Sehr geehrte Damen und Herren – äääh…
17. Nov 2009 von Albert Bloch
Weihnachten steht vor der Tür und damit die Zeit der Ansprachen und Reden.
Für viele ist das der pure Horror. Und deshalb schieben Sie das Schreiben der Rede immer weiter hinaus. Oder sie besorgen sich ein Buch und kupfern daraus irgendeine x-beliebige Musterrede ab.

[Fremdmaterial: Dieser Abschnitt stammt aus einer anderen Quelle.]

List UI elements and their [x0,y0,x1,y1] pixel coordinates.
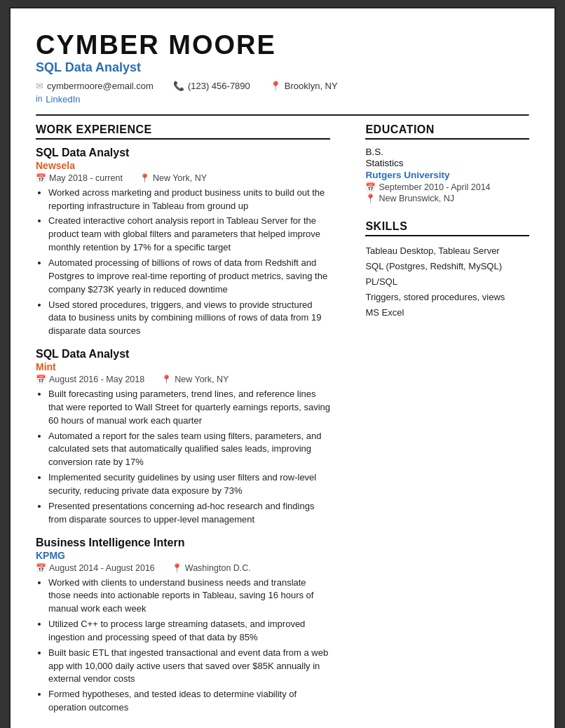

Dabei muss das doch nicht sein!
Eine maßgeschneiderte und spannende Rede – fast ohne Aufwand
Die meisten Texter, so auch ich, bieten an, Reden zu schreiben. Mir macht das immer besonderen Spaß, denn ich liebe die Herausforderung, die so eine Rede an mich stellt:
- Ich muss den Tonfall treffen, der die geplante Audienz anspricht;
- Ich muss so schreiben, wie der Redner selbst die Rede verfassen würde;
- Ich muss die geplanten Inhalte unterhaltsam und spannend verpacken.
Keine leichte Aufgabe, aber gerade das macht sie so reizvoll.
Vorbereitung ist alles
Das Vorgehen beim Redenschreiben unterscheidet sich nicht wesentlich von anderen Texteraufgaben. Am Beginn steht immer ein ausführliches Gespräch mit dem Kunden: Was will er mit der Rede erreichen? Welche Inhalte müssen unbedingt vorkommen? Soll sie lustig oder seriös sein? Wer ist das Publikum? Eine ganze Menge Fragen also.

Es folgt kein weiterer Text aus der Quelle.